Le Lebensraum, qui sous-entend une surpopulation de l’Allemagne et la nécessité d’annexer de nouveaux territoires afin de garantir un espace vital, prend forme. Les régimes fasciste et totalitaire, nourris de la pensée d’extrême droite, de l’antisémitisme et de la xénophobie, vont asseoir leur pouvoir autour de ces trois grandes figures : le culte de l’homme providentiel, la subordination totale de l’individu à un Etat régi par un seul parti et l’adhésion à une idéologie omnisciente et globale.

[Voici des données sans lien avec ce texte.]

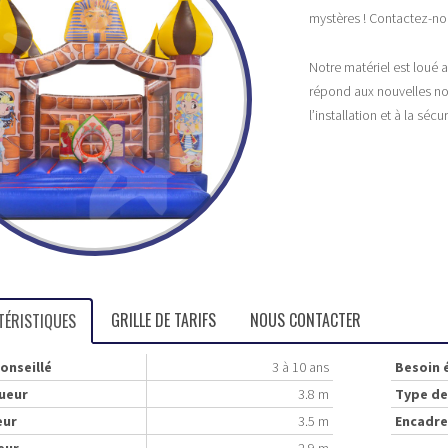
mystères ! Contactez-nou
Notre matériel est loué 
répond aux nouvelles no
l’installation et à la séc
GRILLE DE TARIFS
NOUS CONTACTER
TÉRISTIQUES
onseillé
3 à 10 ans
Besoin 
ueur
3.8 m
Type de
eur
3.5 m
Encadr
eur
2.9 m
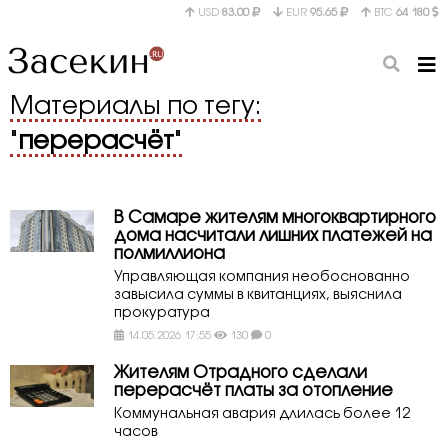
USD
83.00
EUR
95.65
BTC
64 180
Материалы по тегу:
"
перерасчёт
"
В Самаре жителям многоквартирного
дома насчитали лишних платежей на
полмиллиона
Управляющая компания необоснованно
завысила суммы в квитанциях, выяснила
прокуратура
14.05.2026 17:55
130
0
Жителям Отрадного сделали
перерасчёт платы за отопление
Коммунальная авария длилась более 12
часов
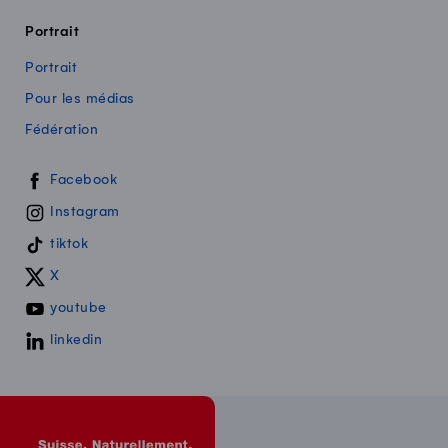
Portrait
Portrait
Pour les médias
Fédération
Swissmilk sur les réseaux sociaux
Facebook
Instagram
tiktok
X
youtube
linkedin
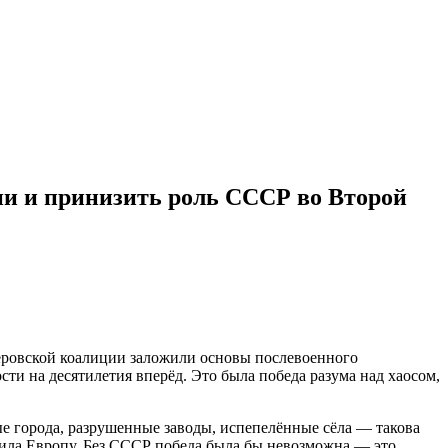
ии и принизить роль СССР во Второй
тлеровской коалиции заложили основы послевоенного
и на десятилетия вперёд. Это была победа разума над хаосом,
е города, разрушенные заводы, испепелённые сёла — такова
дила Европу. Без СССР победа была бы невозможна — это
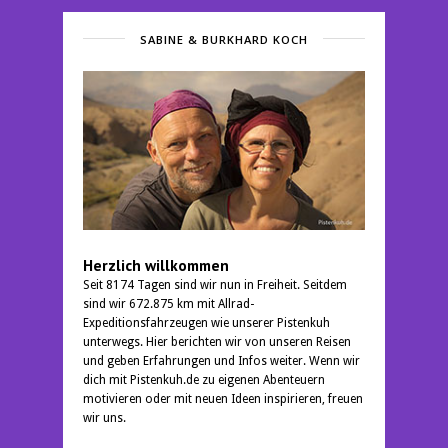
SABINE & BURKHARD KOCH
Herzlich willkommen
Seit 8174 Tagen sind wir nun in Freiheit. Seitdem
sind wir 672.875 km mit Allrad-
Expeditionsfahrzeugen wie unserer Pistenkuh
unterwegs. Hier berichten wir von unseren Reisen
und geben Erfahrungen und Infos weiter. Wenn wir
dich mit Pistenkuh.de zu eigenen Abenteuern
motivieren oder mit neuen Ideen inspirieren, freuen
wir uns.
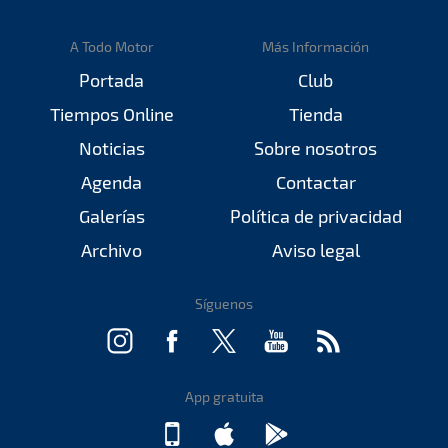
A Todo Motor
Más Información
Portada
Club
Tiempos Online
Tienda
Noticias
Sobre nosotros
Agenda
Contactar
Galerías
Política de privacidad
Archivo
Aviso legal
Síguenos
App gratuita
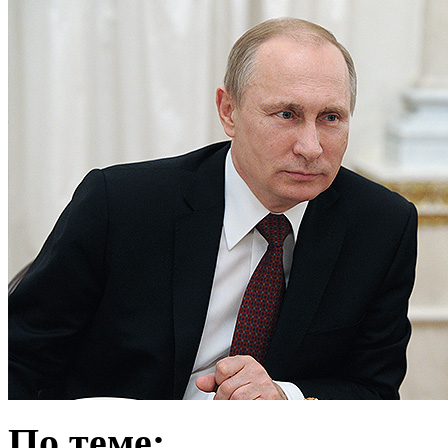
По теме:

La nuit des longs couteaux en 34 et la nuit de cristal en 38 vont alors s’empresser de créer ce climat de peur, tout en désignant clairement les cibles à venir du 3ème Reich : les syndicalistes, les communistes, les sociaux-démocrates, victimes de purges et d’exécutions sommaires, et les juifs. Le pire est en marche, mais il l’était aussi dans les guerres d’occupation et de soumission menées par l’Italie fasciste en Ethiopie dès 1935. « Tout pour l’Etat, rien en dehors de l’Etat, rien contre l’Etat ». Cette maxime est de Mussolini, elle rejoint là encore cette logique de terreur à l’œuvre dans les années 30.
Quittons un instant notre tropisme européen et regardons ce qui se passe au même moment dans le Pacifique. Les historiens ont raison de rappeler qu’en Asie le nationalisme nippon annonçait lui aussi une radicalité de la violence jamais connue jusqu’alors. L’invasion de la Mandchourie en 1931 et de la Chine en 1937, porte la marque de guerres totales, à savoir d’un contrôle complet du territoire par la liquidation systématique de toute forme d’opposition.

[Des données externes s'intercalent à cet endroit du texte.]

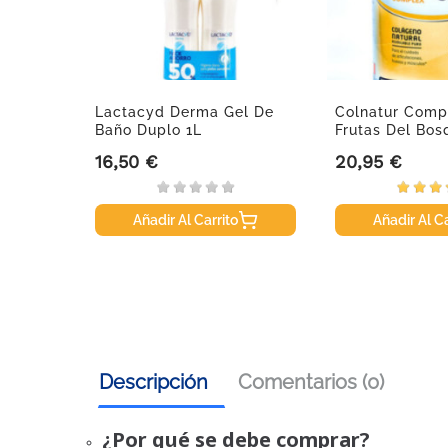
84
Lactacyd Derma Gel De
Colnatur Comp
Baño Duplo 1L
Frutas Del Bos
16,50 €
20,95 €
Precio
Precio
Añadir Al Carrito
Añadir Al Ca
Descripción
Comentarios (0)
¿Por qué se debe comprar?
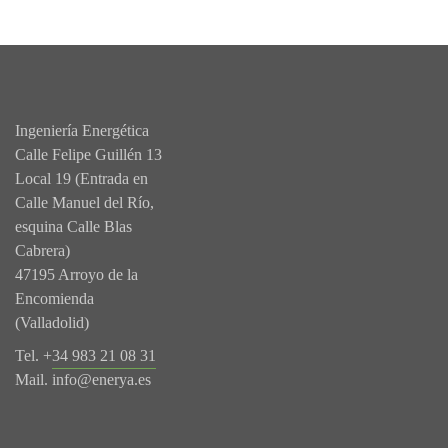
Ingeniería Energética
Calle Felipe Guillén 13
Local 19 (Entrada en
Calle Manuel del Río,
esquina Calle Blas
Cabrera)
47195 Arroyo de la
Encomienda
(Valladolid)
Tel. +
34 983 21 08 31
Mail.
info@enerya.es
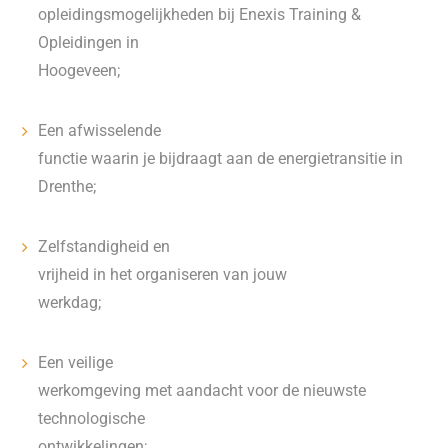
opleidingsmogelijkheden bij Enexis Training &
Opleidingen in
Hoogeveen;
Een afwisselende
functie waarin je bijdraagt aan de energietransitie in
Drenthe;
Zelfstandigheid en
vrijheid in het organiseren van jouw
werkdag;
Een veilige
werkomgeving met aandacht voor de nieuwste
technologische
ontwikkelingen;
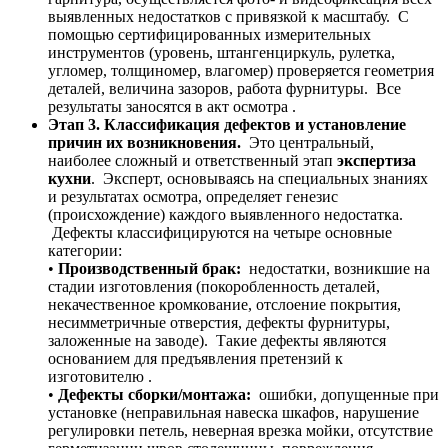
выявленных недостатков с привязкой к масштабу. С
помощью сертифицированных измерительных
инструментов (уровень, штангенциркуль, рулетка,
угломер, толщиномер, влагомер) проверяется геометрия
деталей, величина зазоров, работа фурнитуры. Все
результаты заносятся в акт осмотра .
Этап 3. Классификация дефектов и установление
причин их возникновения.
Это центральный,
наиболее сложный и ответственный этап
экспертиза
кухни
. Эксперт, основываясь на специальных знаниях
и результатах осмотра, определяет генезис
(происхождение) каждого выявленного недостатка.
Дефекты классифицируются на четыре основные
категории:
•
Производственный брак:
недостатки, возникшие на
стадии изготовления (покоробленность деталей,
некачественное кромкование, отслоение покрытия,
несимметричные отверстия, дефекты фурнитуры,
заложенные на заводе). Такие дефекты являются
основанием для предъявления претензий к
изготовителю .
•
Дефекты сборки/монтажа:
ошибки, допущенные при
установке (неправильная навеска шкафов, нарушение
регулировки петель, неверная врезка мойки, отсутствие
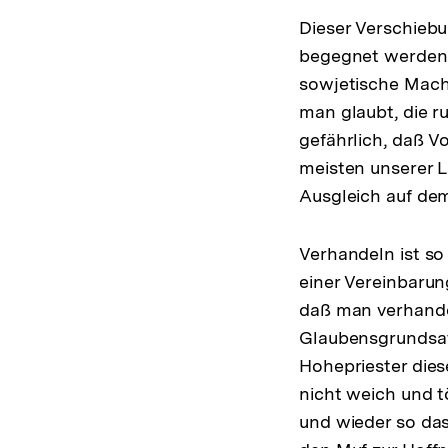
Dieser Verschiebu
begegnet werden.
sowjetische Mach
man glaubt, die r
gefährlich, daß 
meisten unserer 
Ausgleich auf de
Verhandeln ist so
einer Vereinbarung
daß man verhandel
Glaubensgrundsatz
Hohepriester dies
nicht weich und t
und wieder so das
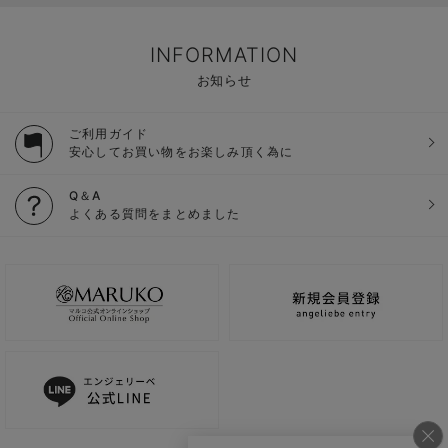
INFORMATION
お知らせ
ご利用ガイド
安心してお買い物をお楽しみ頂く為に
Q＆A
よくある質問をまとめました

Le massacre de Nankin en 37, où des centaines de milliers de civils et de soldats désarmés sont assassinés et entre 20 000 et 80 000 femmes et enfants violéspar les soldats nippons, préfigure l’invasion de la Pologne par l’Allemagne, et les campagnes de l’Est qui allaient suivre, d’une sauvagerie assourdissante.
Le régime nazi n’est donc pas né du jour au lendemain. En ce jour de commémoration de la capitulation sans condition de l’Allemagne nazie, il est essentiel de ne pas oublier et de rappeler aux jeunes générations qu’Adolf Hitler s’est imposé dans les urnes, donc par des voies démocratiques, aussi incroyable que cela puisse paraître.
Il a procédé par ordre, contaminé les esprits, puis fait usage de la force. « En 1932, j’ai vu comment se préparait ce climat d’insensibilité à la mort et à la guerre civile. C’était une question de haine. Quand la haine est arrivée à ce point, la vie humaine ne compte plus. Hitler avait bâti toute sa propagande sur l’excitation, la religion de la haine », raconte Joseph Kessel.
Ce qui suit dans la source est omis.